# Data to use

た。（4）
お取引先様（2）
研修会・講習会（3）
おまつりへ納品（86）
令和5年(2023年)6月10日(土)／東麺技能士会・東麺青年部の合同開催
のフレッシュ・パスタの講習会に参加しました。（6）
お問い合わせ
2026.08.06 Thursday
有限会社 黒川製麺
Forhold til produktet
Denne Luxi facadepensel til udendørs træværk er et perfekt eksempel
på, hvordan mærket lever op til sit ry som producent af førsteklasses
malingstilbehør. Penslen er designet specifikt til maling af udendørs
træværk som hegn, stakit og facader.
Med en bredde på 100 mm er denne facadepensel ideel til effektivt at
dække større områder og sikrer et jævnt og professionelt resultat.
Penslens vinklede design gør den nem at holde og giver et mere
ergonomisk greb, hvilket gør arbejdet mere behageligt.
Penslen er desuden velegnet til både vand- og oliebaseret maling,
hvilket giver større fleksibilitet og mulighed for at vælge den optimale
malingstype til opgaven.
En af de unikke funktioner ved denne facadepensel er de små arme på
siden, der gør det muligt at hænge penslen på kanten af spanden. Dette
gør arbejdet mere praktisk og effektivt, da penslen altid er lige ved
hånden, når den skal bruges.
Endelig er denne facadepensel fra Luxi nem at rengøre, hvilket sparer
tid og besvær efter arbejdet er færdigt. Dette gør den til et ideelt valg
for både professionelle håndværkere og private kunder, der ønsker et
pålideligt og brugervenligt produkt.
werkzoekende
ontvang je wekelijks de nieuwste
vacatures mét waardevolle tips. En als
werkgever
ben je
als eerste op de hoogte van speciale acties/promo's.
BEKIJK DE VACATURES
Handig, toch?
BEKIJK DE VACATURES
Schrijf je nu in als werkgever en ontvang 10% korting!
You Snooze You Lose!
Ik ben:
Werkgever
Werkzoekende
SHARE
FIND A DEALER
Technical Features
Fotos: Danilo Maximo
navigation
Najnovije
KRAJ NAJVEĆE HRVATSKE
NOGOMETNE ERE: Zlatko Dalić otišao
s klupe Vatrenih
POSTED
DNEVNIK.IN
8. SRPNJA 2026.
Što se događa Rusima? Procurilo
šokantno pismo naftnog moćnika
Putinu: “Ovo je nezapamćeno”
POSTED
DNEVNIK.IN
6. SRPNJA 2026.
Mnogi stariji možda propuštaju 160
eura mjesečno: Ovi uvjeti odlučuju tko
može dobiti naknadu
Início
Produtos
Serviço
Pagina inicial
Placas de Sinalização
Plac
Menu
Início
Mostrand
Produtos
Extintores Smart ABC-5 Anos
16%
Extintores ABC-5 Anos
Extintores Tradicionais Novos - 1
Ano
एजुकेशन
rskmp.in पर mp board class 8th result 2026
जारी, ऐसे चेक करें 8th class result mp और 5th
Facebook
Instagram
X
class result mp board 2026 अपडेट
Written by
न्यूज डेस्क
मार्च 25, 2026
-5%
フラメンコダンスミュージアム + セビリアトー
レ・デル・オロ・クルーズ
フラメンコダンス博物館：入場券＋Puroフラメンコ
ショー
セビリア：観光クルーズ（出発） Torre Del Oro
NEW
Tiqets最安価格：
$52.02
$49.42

# Work request
What you output must match the lines from the beginning of the material through the line with "malingstilbehør. Penslen er" exactly, both ends included.

# Exercise solution
た。（4）
お取引先様（2）
研修会・講習会（3）
おまつりへ納品（86）
令和5年(2023年)6月10日(土)／東麺技能士会・東麺青年部の合同開催
のフレッシュ・パスタの講習会に参加しました。（6）
お問い合わせ
2026.08.06 Thursday
有限会社 黒川製麺
Forhold til produktet
Denne Luxi facadepensel til udendørs træværk er et perfekt eksempel
på, hvordan mærket lever op til sit ry som producent af førsteklasses
malingstilbehør. Penslen er designet specifikt til maling af udendørs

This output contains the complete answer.